Data provided:
───
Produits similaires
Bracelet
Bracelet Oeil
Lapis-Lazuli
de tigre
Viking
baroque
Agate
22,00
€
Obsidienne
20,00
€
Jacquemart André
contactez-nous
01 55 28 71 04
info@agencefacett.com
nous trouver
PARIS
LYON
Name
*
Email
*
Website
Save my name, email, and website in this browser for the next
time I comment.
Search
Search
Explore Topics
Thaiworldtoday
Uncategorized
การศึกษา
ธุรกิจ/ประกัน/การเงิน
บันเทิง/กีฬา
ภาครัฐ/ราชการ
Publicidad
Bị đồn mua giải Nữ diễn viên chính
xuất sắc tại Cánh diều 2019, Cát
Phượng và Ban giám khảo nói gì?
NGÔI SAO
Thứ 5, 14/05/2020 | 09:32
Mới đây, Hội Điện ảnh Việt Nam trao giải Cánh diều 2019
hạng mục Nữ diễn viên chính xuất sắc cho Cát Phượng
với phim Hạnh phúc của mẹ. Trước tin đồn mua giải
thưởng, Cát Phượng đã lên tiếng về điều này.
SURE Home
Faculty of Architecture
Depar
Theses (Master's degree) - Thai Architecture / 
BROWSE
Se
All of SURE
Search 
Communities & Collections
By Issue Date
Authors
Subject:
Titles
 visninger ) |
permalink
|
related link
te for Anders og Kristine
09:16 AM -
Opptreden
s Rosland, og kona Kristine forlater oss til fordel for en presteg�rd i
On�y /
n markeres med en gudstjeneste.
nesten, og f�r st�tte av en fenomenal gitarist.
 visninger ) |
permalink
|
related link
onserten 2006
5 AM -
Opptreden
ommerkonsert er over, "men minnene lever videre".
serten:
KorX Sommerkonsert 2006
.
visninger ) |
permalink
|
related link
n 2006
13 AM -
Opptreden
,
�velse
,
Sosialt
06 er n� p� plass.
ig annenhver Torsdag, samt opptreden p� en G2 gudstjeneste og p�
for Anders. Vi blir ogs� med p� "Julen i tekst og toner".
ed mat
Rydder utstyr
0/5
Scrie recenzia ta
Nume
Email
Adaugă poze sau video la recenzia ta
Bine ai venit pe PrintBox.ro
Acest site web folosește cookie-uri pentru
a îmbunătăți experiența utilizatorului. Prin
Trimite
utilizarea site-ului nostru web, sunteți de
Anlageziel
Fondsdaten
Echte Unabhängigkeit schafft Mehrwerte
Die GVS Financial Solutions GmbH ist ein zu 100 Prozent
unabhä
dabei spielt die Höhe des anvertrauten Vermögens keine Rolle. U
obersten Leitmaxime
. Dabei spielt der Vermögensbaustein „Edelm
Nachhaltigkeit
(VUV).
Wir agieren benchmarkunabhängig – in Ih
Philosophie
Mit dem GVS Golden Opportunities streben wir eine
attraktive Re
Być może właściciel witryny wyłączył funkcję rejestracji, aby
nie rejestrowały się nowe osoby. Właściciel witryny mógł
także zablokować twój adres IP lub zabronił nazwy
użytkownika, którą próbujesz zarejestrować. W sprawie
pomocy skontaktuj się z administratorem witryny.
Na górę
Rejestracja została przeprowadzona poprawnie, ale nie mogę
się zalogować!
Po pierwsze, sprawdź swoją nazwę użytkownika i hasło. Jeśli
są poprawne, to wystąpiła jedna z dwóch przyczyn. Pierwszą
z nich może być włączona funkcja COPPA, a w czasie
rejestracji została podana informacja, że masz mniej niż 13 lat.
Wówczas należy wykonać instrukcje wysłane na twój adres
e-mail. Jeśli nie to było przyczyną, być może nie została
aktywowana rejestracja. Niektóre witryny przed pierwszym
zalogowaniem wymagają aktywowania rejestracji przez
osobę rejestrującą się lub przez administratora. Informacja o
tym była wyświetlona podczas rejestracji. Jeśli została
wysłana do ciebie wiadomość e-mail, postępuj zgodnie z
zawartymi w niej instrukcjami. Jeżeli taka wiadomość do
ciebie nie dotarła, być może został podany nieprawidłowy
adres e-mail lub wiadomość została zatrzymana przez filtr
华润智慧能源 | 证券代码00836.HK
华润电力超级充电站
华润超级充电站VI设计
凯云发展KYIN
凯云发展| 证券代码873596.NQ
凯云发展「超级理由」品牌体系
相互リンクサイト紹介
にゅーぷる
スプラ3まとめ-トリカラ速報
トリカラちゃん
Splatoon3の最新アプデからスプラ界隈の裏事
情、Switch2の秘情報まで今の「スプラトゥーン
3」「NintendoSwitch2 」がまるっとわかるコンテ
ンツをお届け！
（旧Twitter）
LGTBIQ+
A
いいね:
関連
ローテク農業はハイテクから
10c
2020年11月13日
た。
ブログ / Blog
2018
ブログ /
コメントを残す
───
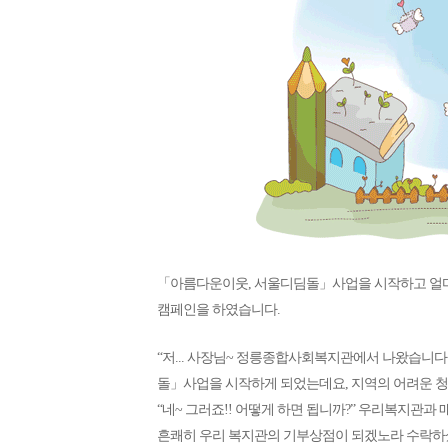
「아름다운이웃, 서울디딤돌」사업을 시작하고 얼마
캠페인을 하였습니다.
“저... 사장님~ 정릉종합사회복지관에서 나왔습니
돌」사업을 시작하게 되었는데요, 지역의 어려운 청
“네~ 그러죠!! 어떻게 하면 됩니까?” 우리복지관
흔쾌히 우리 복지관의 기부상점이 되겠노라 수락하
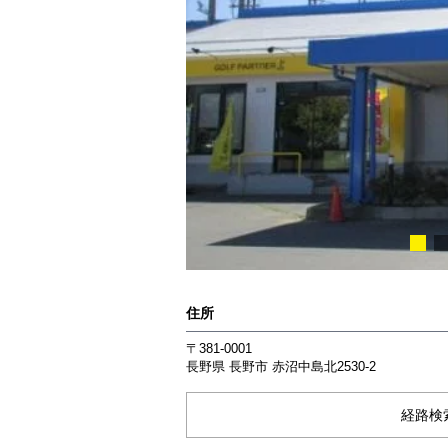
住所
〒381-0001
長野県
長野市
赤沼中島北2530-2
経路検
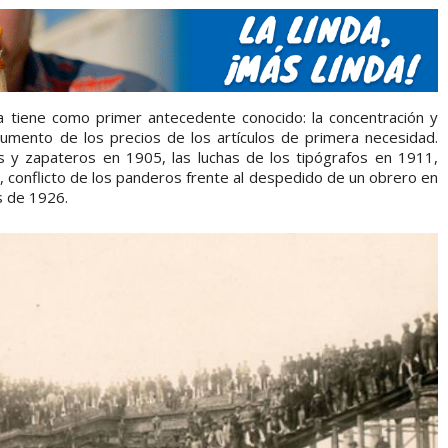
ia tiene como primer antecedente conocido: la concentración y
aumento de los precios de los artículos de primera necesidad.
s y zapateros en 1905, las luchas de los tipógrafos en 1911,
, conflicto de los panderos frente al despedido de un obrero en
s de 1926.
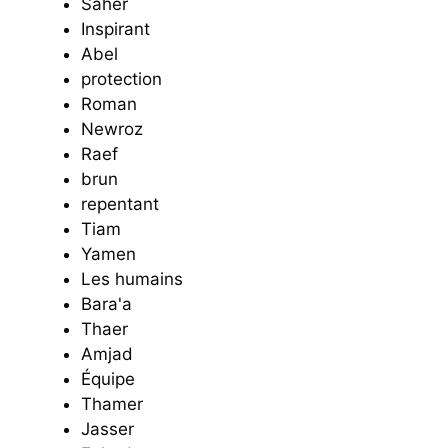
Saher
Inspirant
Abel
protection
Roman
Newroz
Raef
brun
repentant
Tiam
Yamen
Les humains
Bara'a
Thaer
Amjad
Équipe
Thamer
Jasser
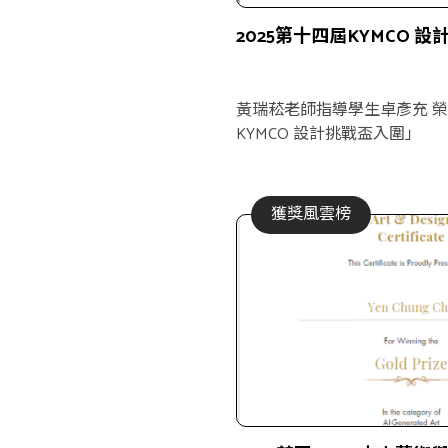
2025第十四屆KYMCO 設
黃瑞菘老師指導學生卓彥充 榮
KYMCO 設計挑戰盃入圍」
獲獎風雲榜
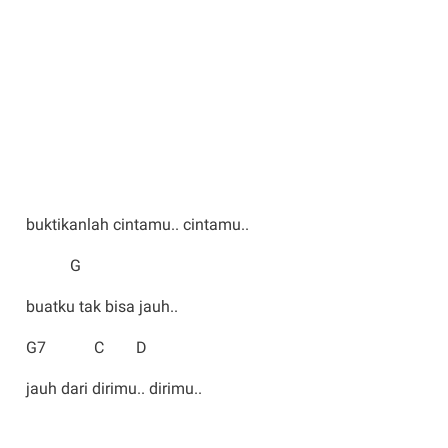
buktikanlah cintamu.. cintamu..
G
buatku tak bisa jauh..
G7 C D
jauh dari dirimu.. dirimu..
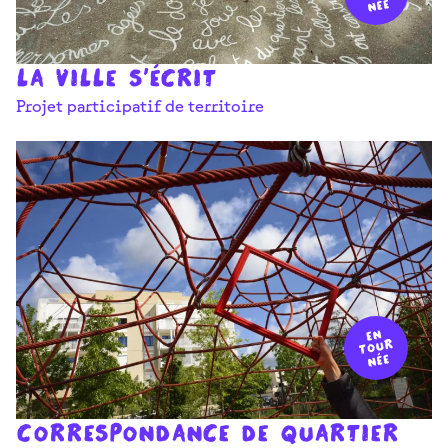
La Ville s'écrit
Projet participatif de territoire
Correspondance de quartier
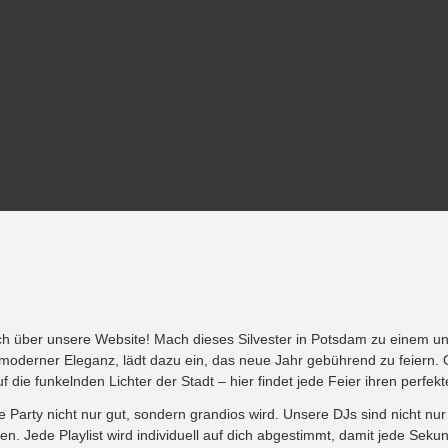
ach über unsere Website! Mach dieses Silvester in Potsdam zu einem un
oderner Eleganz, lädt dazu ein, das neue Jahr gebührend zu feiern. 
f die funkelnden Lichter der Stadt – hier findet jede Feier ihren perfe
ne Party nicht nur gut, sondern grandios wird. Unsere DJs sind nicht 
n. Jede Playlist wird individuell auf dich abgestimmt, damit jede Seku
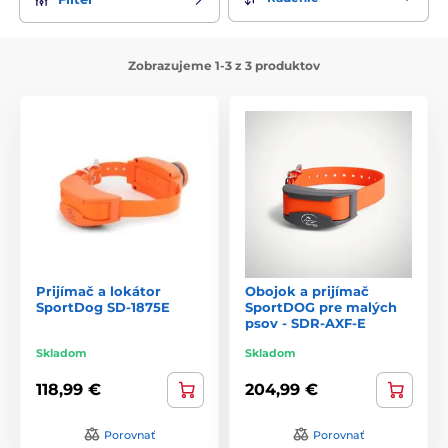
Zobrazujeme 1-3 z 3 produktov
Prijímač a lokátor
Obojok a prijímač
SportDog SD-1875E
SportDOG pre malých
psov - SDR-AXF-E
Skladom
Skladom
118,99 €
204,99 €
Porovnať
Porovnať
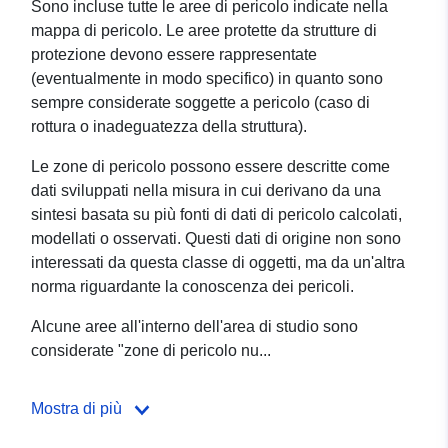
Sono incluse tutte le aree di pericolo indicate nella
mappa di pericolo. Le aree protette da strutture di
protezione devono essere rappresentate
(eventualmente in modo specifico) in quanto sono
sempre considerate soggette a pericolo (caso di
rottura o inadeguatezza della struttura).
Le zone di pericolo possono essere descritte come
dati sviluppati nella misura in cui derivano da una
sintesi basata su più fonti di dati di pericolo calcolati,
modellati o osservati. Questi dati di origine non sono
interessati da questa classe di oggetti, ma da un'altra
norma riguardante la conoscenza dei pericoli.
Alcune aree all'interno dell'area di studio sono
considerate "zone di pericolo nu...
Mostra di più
───
Report every line of the data in which "Kristine" appears.

Answer to this problem:
te for Anders og Kristine
s Rosland, og kona Kristine forlater oss til fordel for en presteg�rd i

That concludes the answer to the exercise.